Department of Internal Medicine I, Cardiology, University Hospital Aachen, RWTH Aachen University, Aachen, Germany.
Immunology Translational Research Programme, Yong Loo Lin School of Medicine, Department of Microbiology & Immunology, National University of Singapore, Singapore, Singapore.
Front Immunol. 2023 Jan 24;13:1092704. doi: 10.3389/fimmu.2022.1092704. eCollection 2022.
Intravenous iron supplementation is an established therapy for patients with heart failure (HF) and concomitant iron deficiency reducing the risk of HF hospitalization. However, concerns persist regarding potential adverse vascular effects, since iron may induce oxidative stress, inflammation, and apoptosis of endothelial cells. To assess endothelial health following ferric carboxymaltose (FCM) administration, we analyzed the profile of circulating endothelial microvesicles (EMVs) and endothelial progenitor cells (EPCs) in a cohort of 23 HF patients using flow cytometry.
Compared to healthy subjects, baseline levels of CD31+/CD41- EMVs were higher and EMVs featured a more apoptotic phenotype in HF patients. Following FCM administration, EMV levels showed a rapid but transient increase and displayed an altered phenotype profile with dominant augmentation of EMVs expressing inducible markers CD62E and CD54, indicating endothelial inflammatory activation and injury. Levels of circulating vasoregenerative CD45lowCD34+KDR+ EPCs were lower in HF patients and FCM application resulted in an early decrease of EPCs followed by substantial mobilization into the circulation after one week. Levels of EMVs and EPCs returned to baseline values within two and four weeks, respectively. HF patients with additional chronic kidney disease showed an elevated EMV/EPC ratio and diminished EPC mobilization, suggesting impaired vascular repair capacity. Providing a mechanistic link, experiments with cultured endothelial cells revealed that FCM dose-dependently promotes endothelial apoptosis, increases expression of adhesion molecules and CXCL12, and triggers generation of EMVs.
Intravenous iron supplementation with FCM in HF patients induces a biphasic response with initial increased release of CD62E+ and CD54+ enriched EMVs and subsequent mobilization of EPCs, indicating endothelial dysfunction upon FCM and suggesting consecutive engagement of a defense program aimed to reconstitute vascular health.

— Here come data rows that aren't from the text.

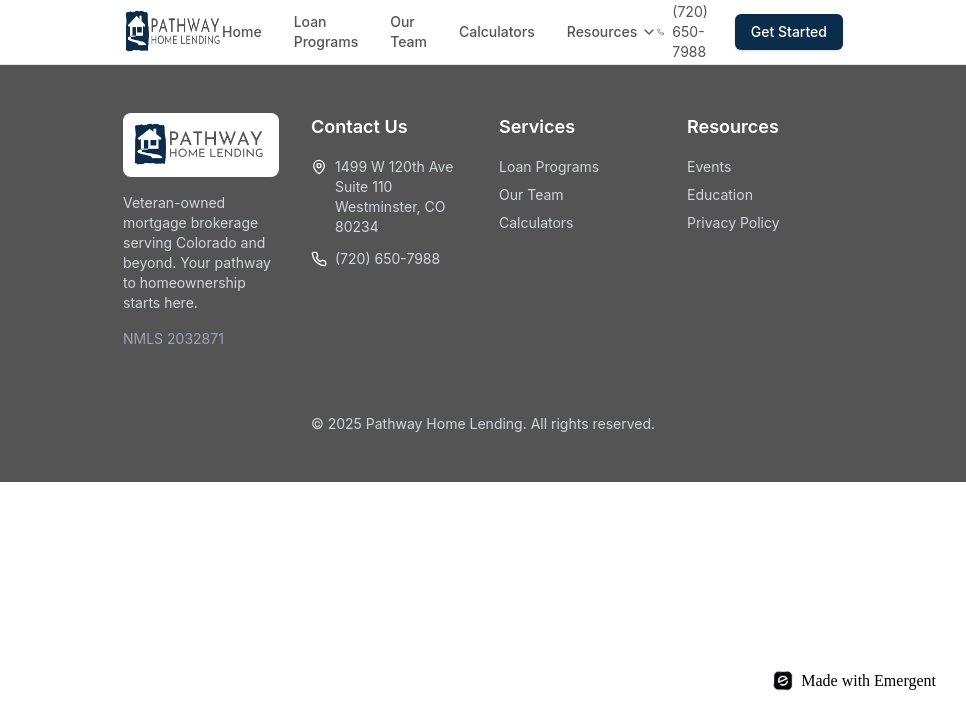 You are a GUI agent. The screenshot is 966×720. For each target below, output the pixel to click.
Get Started (789, 31)
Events (709, 166)
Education (720, 194)
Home (242, 31)
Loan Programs (326, 31)
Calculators (497, 31)
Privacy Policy (733, 222)
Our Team (408, 31) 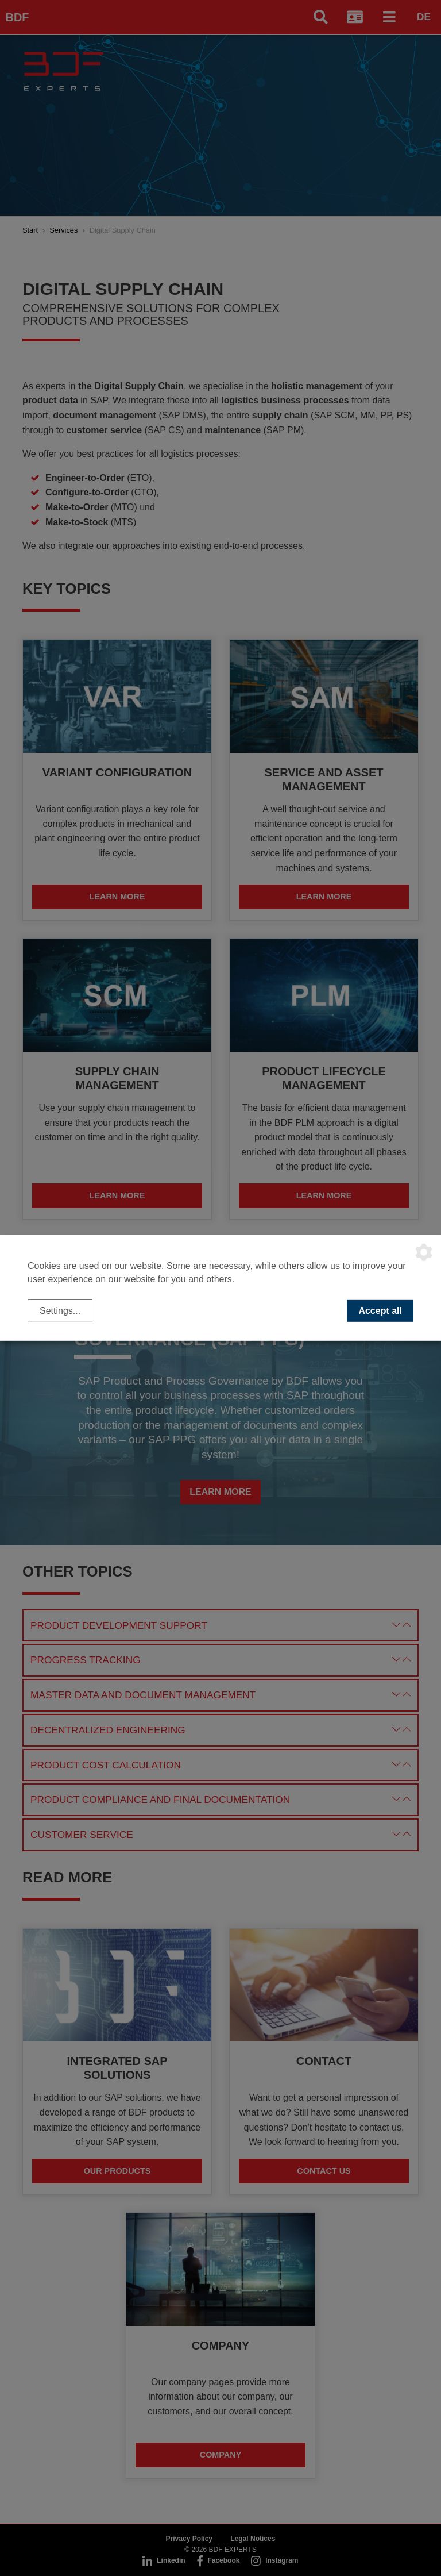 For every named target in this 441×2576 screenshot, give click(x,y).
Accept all (380, 1311)
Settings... (60, 1311) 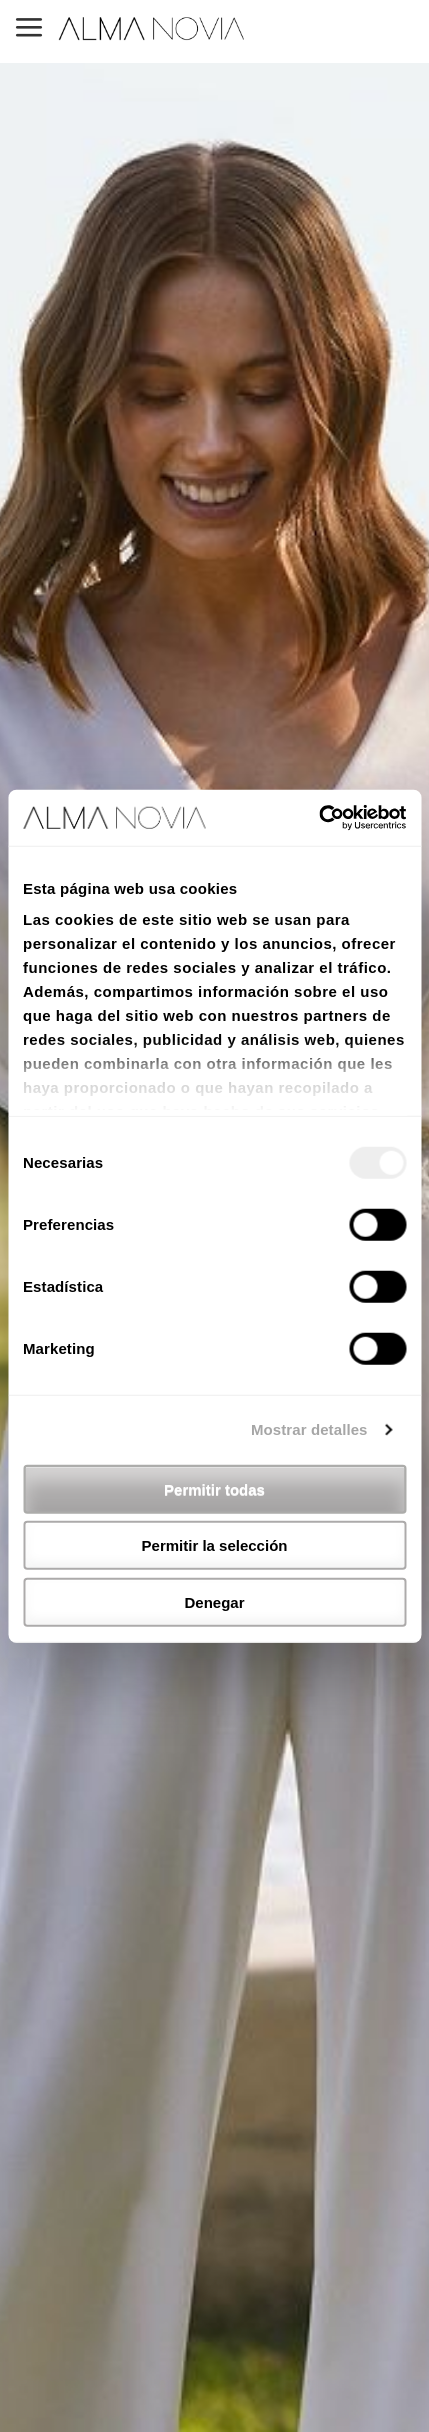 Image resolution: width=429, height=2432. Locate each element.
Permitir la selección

静脉铁补充是治疗心力衰竭(HF)伴缺铁的患者的一种既定疗法,可以降低 HF 住院的风险。然而,人们仍然对潜在的不良血管影响存在担忧,因为铁可能会诱导内皮细胞的氧化应激、炎症和细胞凋亡。为了评估铁羧基麦芽糖(FCM)给药后内皮细胞的健康状况,我们使用流式细胞术分析了 23 例 HF 患者循环内皮微泡(EMV)和内皮祖细胞(EPC)的特征。
与健康受试者相比,HF 患者的基线 CD31+/CD41-EMV 水平较高,且 EMV 表现出更明显的凋亡表型。FCM 给药后,EMV 水平迅速但短暂升高,并表现出改变的表型特征,具有明显增加表达诱导标志物 CD62E 和 CD54 的 EMV,表明内皮炎症激活和损伤。HF 患者的循环血管再生 CD45lowCD34+KDR+EPC 水平较低,FCM 应用后 EPC 早期减少,一周后大量动员到循环中。EMV 和 EPC 水平分别在两周和四周内恢复到基线值。合并慢性肾脏病的 HF 患者的 EMV/EPC 比值升高,EPC 动员减少,提示血管修复能力受损。实验用培养的内皮细胞提供了一种机制联系,表明 FCM 剂量依赖性地促进内皮细胞凋亡,增加粘附分子和 CXCL12 的表达,并触发 EMV 的产生。
HF 患者静脉铁补充 FCM 会引起双相反应,最初增加 CD62E+和 CD54+丰富的 EMV 的释放,随后动员 EPC,表明 FCM 后内皮功能障碍,并提示随后进行旨在恢复血管健康的防御程序的参与。